Guiding Question from the Magnum Foundation's recent "Counter Histories" Open Call


A screenshot from the Magnum Foundation’s website and recent open call. I found it so helpful to consider and reconsider this concentration of questions, which they provided as prompts for applicants. I submitted my Balikbayan project for consideration and development under the programming they’ve organized under the theme of “Counter Histories.”

I was especially interested in applying because the programming, community, and resources built into it could help me find ways to challenge and develop my thinking in regards to the institutional and documentary images of Indigenous artifacts from the Philippine islands, and how those documents create, present, and serve as a continuing archive of anthropological research, of non-scientific looking, of cultural memory, of personal loss. Can documents such as these be transformed and recontextualized as a counter-archive that stresses giving over taking, and serves and signifies ideas and feelings of resistance, relation, and repair?

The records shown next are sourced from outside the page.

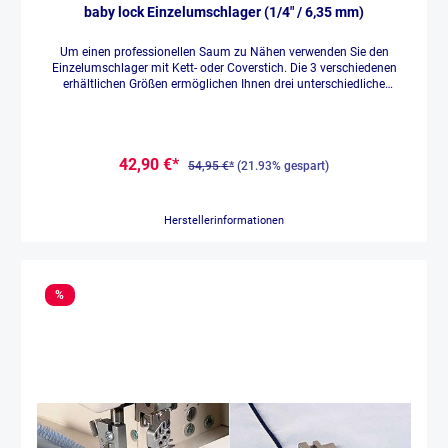
baby lock Einzelumschlager (1/4" / 6,35 mm)
Um einen professionellen Saum zu Nähen verwenden Sie den
Einzelumschlager mit Kett- oder Coverstich. Die 3 verschiedenen
erhältlichen Größen ermöglichen Ihnen drei unterschiedliche
Saumbreiten in 6,35mm, 15,87mm oder 25,4mm fast wie industriell
herzustellen. Dabei wird der Stoffsaum nach unten geschlagen.
42,90 €*
54,95 €*
(21.93% gespart)
Herstellerinformationen
%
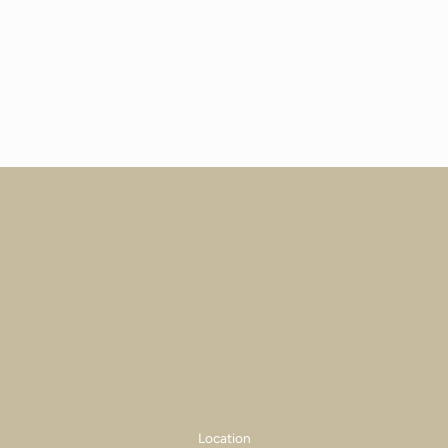
Location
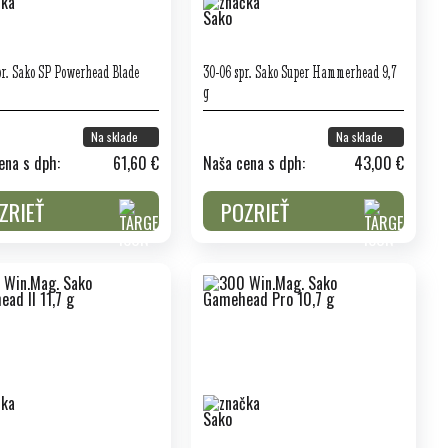
pr. Sako SP Powerhead Blade
30-06 spr. Sako Super Hammerhead 9,7
g
Na sklade
Na sklade
ena s dph:
61,60 €
Naša cena s dph:
43,00 €
ZRIEŤ
POZRIEŤ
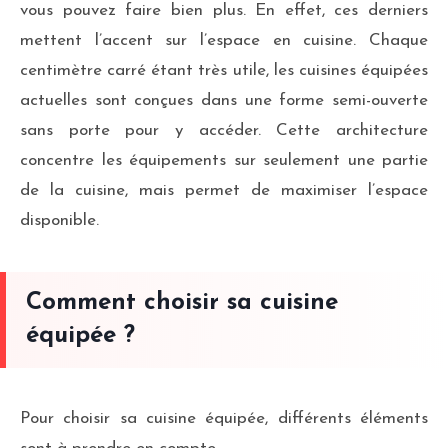
vous pouvez faire bien plus. En effet, ces derniers
mettent l’accent sur l’espace en cuisine. Chaque
centimètre carré étant très utile, les cuisines équipées
actuelles sont conçues dans une forme semi-ouverte
sans porte pour y accéder. Cette architecture
concentre les équipements sur seulement une partie
de la cuisine, mais permet de maximiser l’espace
disponible.
Comment choisir sa cuisine
équipée ?
Pour choisir sa cuisine équipée, différents éléments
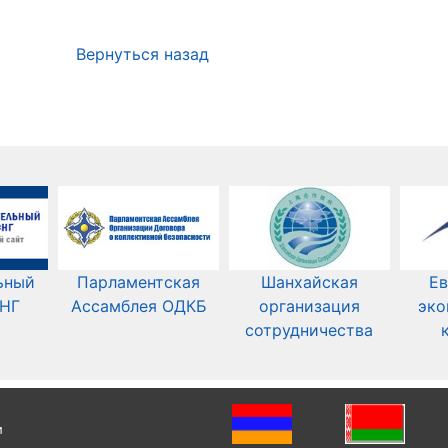
Вернуться назад
ьный
Парламентская
Шанхайская
Ев
СНГ
Ассамблея ОДКБ
организация
эко
сотрудничества
и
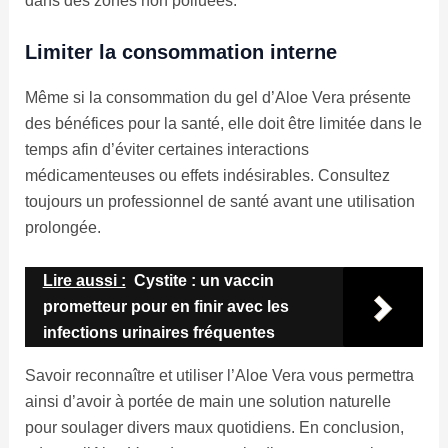
dans des zones non polluées.
Limiter la consommation interne
Même si la consommation du gel d’Aloe Vera présente
des bénéfices pour la santé, elle doit être limitée dans le
temps afin d’éviter certaines interactions
médicamenteuses ou effets indésirables. Consultez
toujours un professionnel de santé avant une utilisation
prolongée.
Lire aussi :
Cystite : un vaccin
prometteur pour en finir avec les
infections urinaires fréquentes
Savoir reconnaître et utiliser l’Aloe Vera vous permettra
ainsi d’avoir à portée de main une solution naturelle
pour soulager divers maux quotidiens. En conclusion,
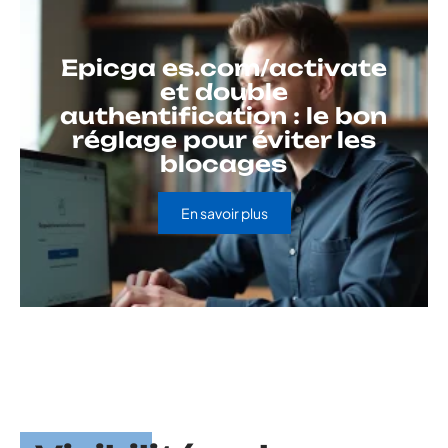
Epicga es.com/activate
et double
authentification : le bon
réglage pour éviter les
blocages
En savoir plus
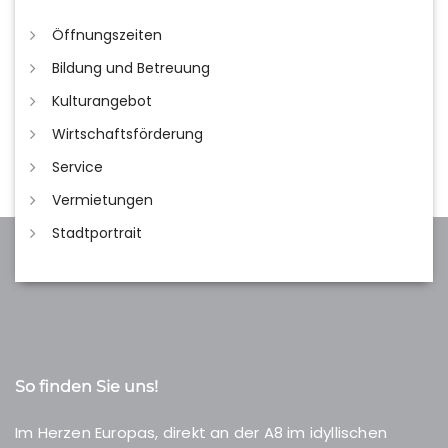
Öffnungszeiten
Bildung und Betreuung
Kulturangebot
Wirtschaftsförderung
Service
Vermietungen
Stadtportrait
So finden Sie uns!
Im Herzen Europas, direkt an der A8 im idyllischen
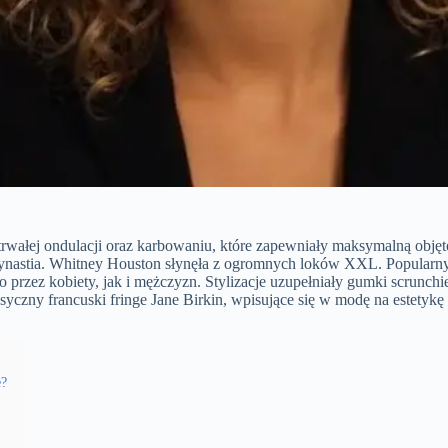
, trwałej ondulacji oraz karbowaniu, które zapewniały maksymalną obję
m Dynastia. Whitney Houston słynęła z ogromnych loków XXL. Popularny 
przez kobiety, jak i mężczyzn. Stylizacje uzupełniały gumki scrunchie
syczny francuski fringe Jane Birkin, wpisujące się w modę na estetykę 
e?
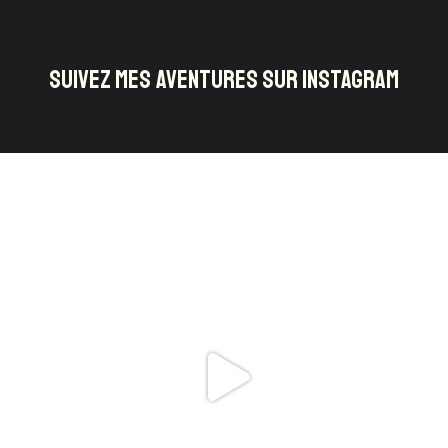
SUIVEZ MES AVENTURES SUR INSTAGRAM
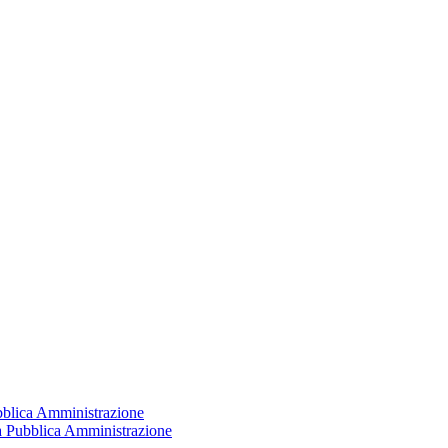
ubblica Amministrazione
la Pubblica Amministrazione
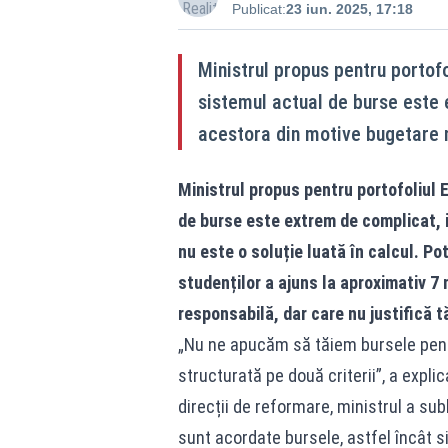
Publicat:
23 iun. 2025, 17:18
Ministrul propus pentru portofo
sistemul actual de burse este 
acestora din motive bugetare nu
Ministrul propus pentru portofoliul E
de burse este extrem de complicat, 
nu este o soluție luată în calcul. Po
studenților a ajuns la aproximativ 7
responsabilă, dar care nu justifică tă
„Nu ne apucăm să tăiem bursele pent
structurată pe două criterii”, a expli
direcții de reformare, ministrul a sub
sunt acordate bursele, astfel încât s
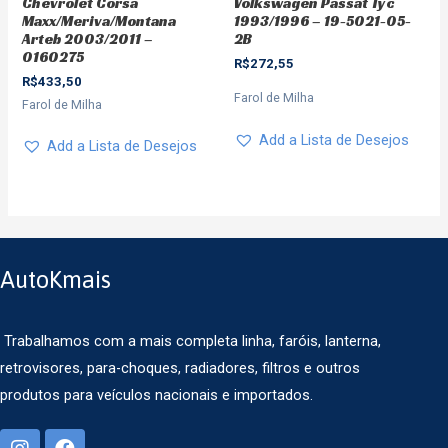
Chevrolet Corsa
Volkswagen Passat Tyc
Maxx/Meriva/Montana
1993/1996 – 19-5021-05-
Arteb 2003/2011 –
2B
0160275
R$
272,55
R$
433,50
Farol de Milha
Farol de Milha
Add a Lista de Desejos
Add a Lista de Desejos
AutoKmais
Trabalhamos com a mais completa linha, faróis, lanterna,
retrovisores, para-choques, radiadores, filtros e outros
produtos para veículos nacionais e importados.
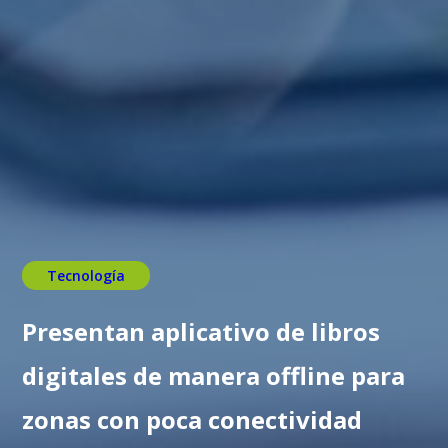
Tecnología
Presentan aplicativo de libros
digitales de manera offline para
zonas con poca conectividad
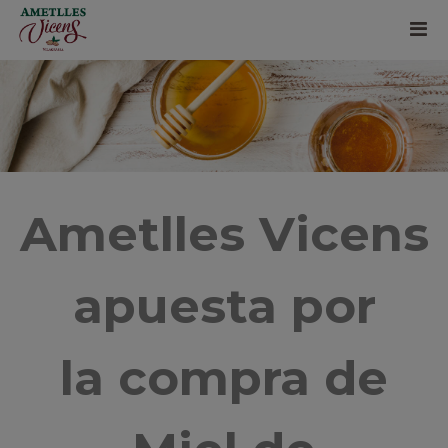
Ametlles Vicens
apuesta por
la compra de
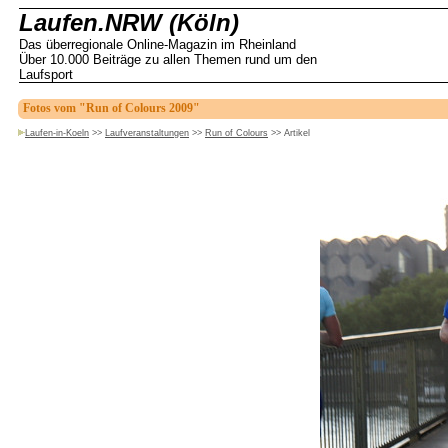
Laufen.NRW (Köln)
Das überregionale Online-Magazin im Rheinland
Über 10.000 Beiträge zu allen Themen rund um den
Laufsport
Fotos vom "Run of Colours 2009"
Laufen-in-Koeln
>>
Laufveranstaltungen
>>
Run of Colours
>>
Artikel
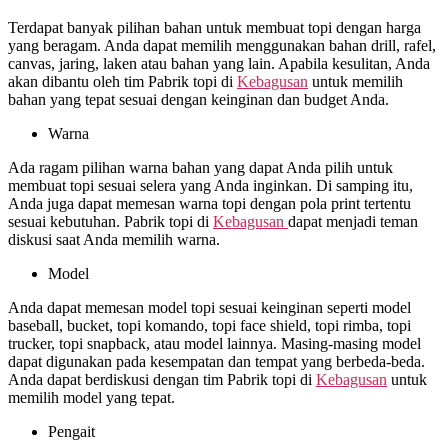
Terdapat banyak pilihan bahan untuk membuat topi dengan harga
yang beragam. Anda dapat memilih menggunakan bahan drill, rafel,
canvas, jaring, laken atau bahan yang lain. Apabila kesulitan, Anda
akan dibantu oleh tim Pabrik topi di
Kebagusan
untuk memilih
bahan yang tepat sesuai dengan keinginan dan budget Anda.
Warna
Ada ragam pilihan warna bahan yang dapat Anda pilih untuk
membuat topi sesuai selera yang Anda inginkan. Di samping itu,
Anda juga dapat memesan warna topi dengan pola print tertentu
sesuai kebutuhan. Pabrik topi di
Kebagusan
dapat menjadi teman
diskusi saat Anda memilih warna.
Model
Anda dapat memesan model topi sesuai keinginan seperti model
baseball, bucket, topi komando, topi face shield, topi rimba, topi
trucker, topi snapback, atau model lainnya. Masing-masing model
dapat digunakan pada kesempatan dan tempat yang berbeda-beda.
Anda dapat berdiskusi dengan tim Pabrik topi di
Kebagusan
untuk
memilih model yang tepat.
Pengait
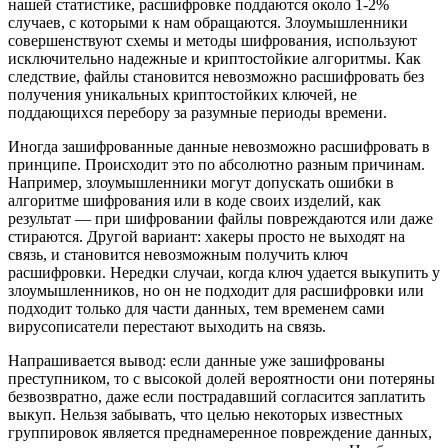
нашей статистике, расшифровке поддаются около 1-2%
случаев, с которыми к нам обращаются. Злоумышленники
совершенствуют схемы и методы шифрования, используют
исключительно надежные и криптостойкие алгоритмы. Как
следствие, файлы становится невозможно расшифровать без
получения уникальных криптостойких ключей, не
поддающихся перебору за разумные периоды времени.
Иногда зашифрованные данные невозможно расшифровать в
принципе. Происходит это по абсолютно разным причинам.
Например, злоумышленники могут допускать ошибки в
алгоритме шифрования или в коде своих изделий, как
результат — при шифровании файлы повреждаются или даже
стираются. Другой вариант: хакеры просто не выходят на
связь, и становится невозможным получить ключ
расшифровки. Нередки случаи, когда ключ удается выкупить у
злоумышленников, но он не подходит для расшифровки или
подходит только для части данных, тем временем сами
вирусописатели перестают выходить на связь.
Напрашивается вывод: если данные уже зашифрованы
преступником, то с высокой долей вероятности они потеряны
безвозвратно, даже если пострадавший согласится заплатить
выкуп. Нельзя забывать, что целью некоторых известных
группировок является преднамеренное повреждение данных,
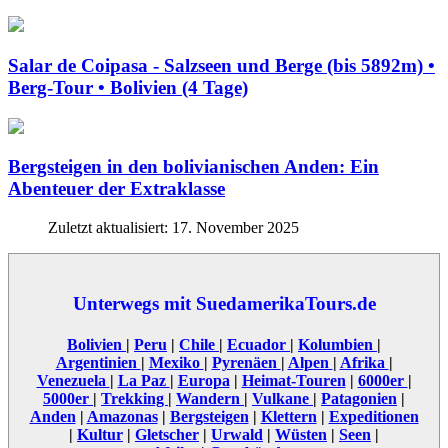
Salar de Coipasa - Salzseen und Berge (bis 5892m) •
Berg-Tour • Bolivien (4 Tage)
Bergsteigen in den bolivianischen Anden: Ein
Abenteuer der Extraklasse
Zuletzt aktualisiert: 17. November 2025
Unterwegs mit SuedamerikaTours.de
Bolivien
|
Peru
|
Chile
|
Ecuador
|
Kolumbien
|
Argentinien
|
Mexiko
|
Pyrenäen
|
Alpen
|
Afrika
|
Venezuela
|
La Paz
|
Europa
|
Heimat-Touren
|
6000er
|
5000er
|
Trekking
|
Wandern
|
Vulkane
|
Patagonien
|
Anden
|
Amazonas
|
Bergsteigen
|
Klettern
|
Expeditionen
|
Kultur
|
Gletscher
|
Urwald
|
Wüsten
|
Seen
|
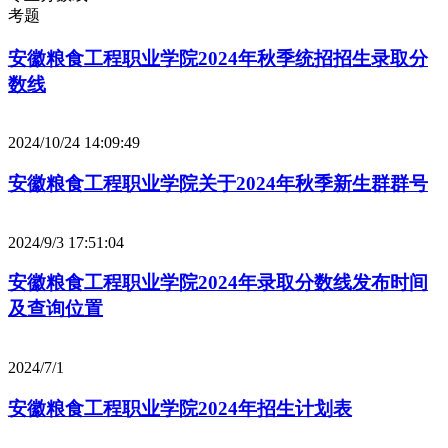
考题
安徽粮食工程职业学院2024年秋季统招招生录取分
数线
2024/10/24 14:09:49
安徽粮食工程职业学院关于2024年秋季新生群群号
2024/9/3 17:51:04
安徽粮食工程职业学院2024年录取分数线发布时间
及查询位置
2024/7/1
安徽粮食工程职业学院2024年招生计划表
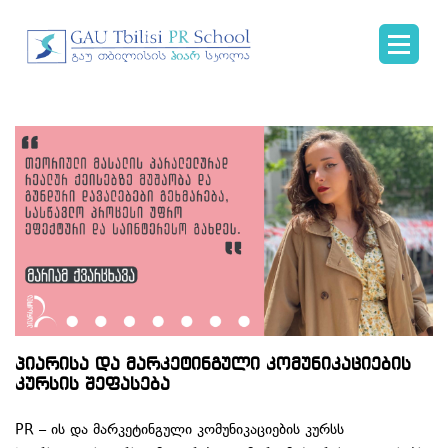
პიარისა და მარკეტინგული კომუნიკაციების
კურსის შეფასება
PR – ის და მარკეტინგული კომუნიკაციების კურსს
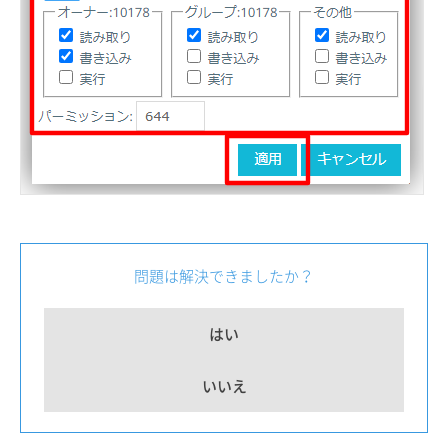
問題は解決できましたか？
はい
いいえ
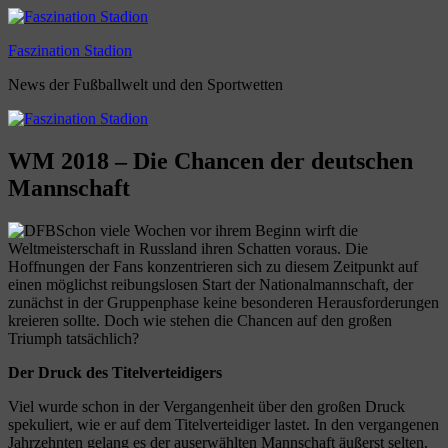
Zum
Inhalt
Faszination Stadion
springen
News der Fußballwelt und den Sportwetten
WM 2018 – Die Chancen der deutschen
Mannschaft
Schon viele Wochen vor ihrem Beginn wirft die
Weltmeisterschaft in Russland ihren Schatten voraus. Die
Hoffnungen der Fans konzentrieren sich zu diesem Zeitpunkt auf
einen möglichst reibungslosen Start der Nationalmannschaft, der
zunächst in der Gruppenphase keine besonderen Herausforderungen
kreieren sollte. Doch wie stehen die Chancen auf den großen
Triumph tatsächlich?
Der Druck des Titelverteidigers
Viel wurde schon in der Vergangenheit über den großen Druck
spekuliert, wie er auf dem Titelverteidiger lastet. In den vergangenen
Jahrzehnten gelang es der auserwählten Mannschaft äußerst selten,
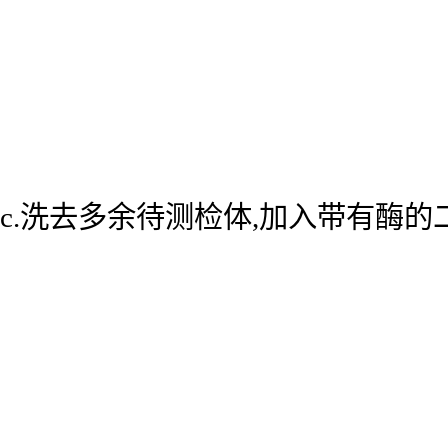
c.洗去多余待测检体,加入带有酶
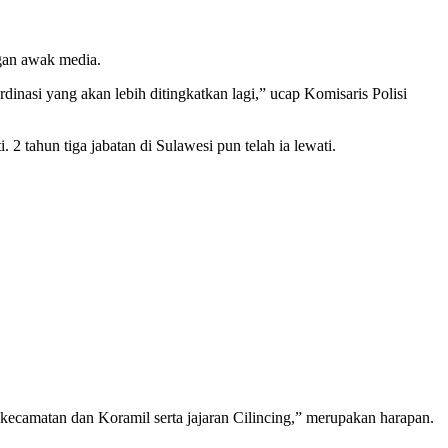
ngan awak media.
nasi yang akan lebih ditingkatkan lagi,” ucap Komisaris Polisi
2 tahun tiga jabatan di Sulawesi pun telah ia lewati.
kecamatan dan Koramil serta jajaran Cilincing,” merupakan harapan.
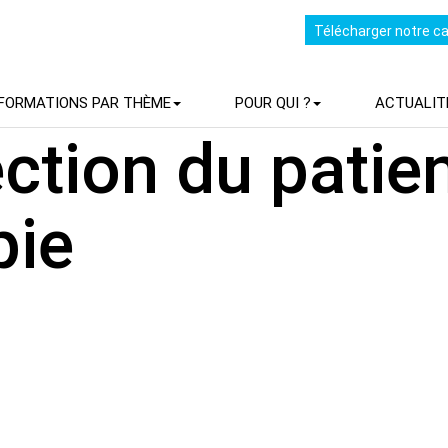
Télécharger notre c
FORMATIONS PAR THÈME
POUR QUI ?
ACTUALIT
ction du patie
pie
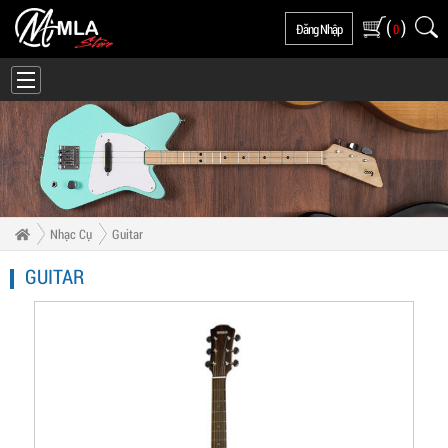
(
)
Đăng Nhập
0
Nhạc Cụ
Guitar
GUITAR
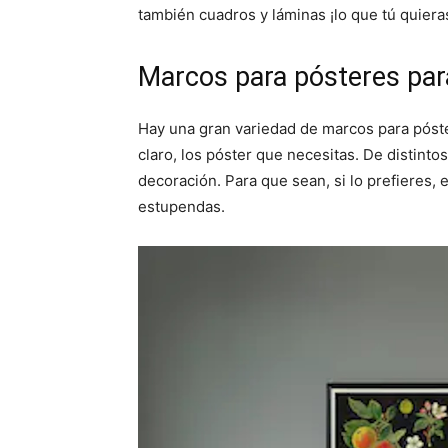
n
n
también cuadros y láminas ¡lo que tú quiera
Marcos para pósteres para
Hay una gran variedad de marcos para póste
claro, los póster que necesitas. De distinto
decoración. Para que sean, si lo prefieres,
estupendas.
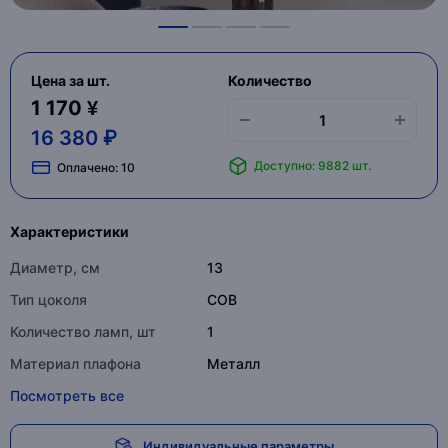
Цена за шт.
Количество
1 170 ¥
16 380 ₽
Доступно: 9882 шт.
Оплачено:
10
Характеристики
Диаметр, см
13
Тип цоколя
COB
Количество ламп, шт
1
Материал плафона
Металл
Посмотреть все
Индивидуальные параметры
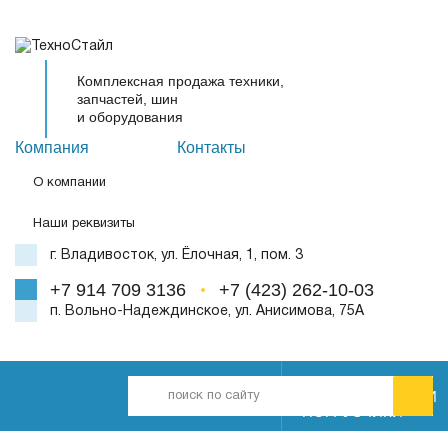
Комплексная продажа техники,
запчастей, шин
и оборудования
Компания
Контакты
О компании
Наши реквизиты
г. Владивосток, ул. Ёлочная, 1, пом. 3
+7 914 709 3136
+7 (423) 262-10-03
п. Вольно-Надеждинское, ул. Анисимова, 75А
ПОГРУЗЧИКИ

FWIW, here’s the answer the provided to the current first guiding question:

I believe an archive of the future can look like a gift: let’s take the dry, institutional photo documents that recorded the excavated objects of American colonial conquest in the Philippines, and now carefully wrap them up, protect and obscure them from further looking and study, and finally ship them back—if only imaginatively—in the very boxes that the American Filipino diaspora uses everyday to connect back to family and friends in the homeland.


Studio photos of Balikbayan project


A few pictures of the completed works before sending them off to the exhibition!

Balikbayan (Studies for Plinths), 2021


Balikbayan (Studies for Wrapped Gifts), 2021


Site Update: Studies for Balikbayan Box Plinths and Wrapped Gifts


Today I’m opening up my previously private project page (a PPPP of course) for my works involving balikbayan boxes and the imagined extralegal restitution of cultural objects extracted from the Philippine islands by American colonial expeditions. A first iteration of the work is now on view at The Contemporary Austin as part of a group survey, Crit Group Reunion.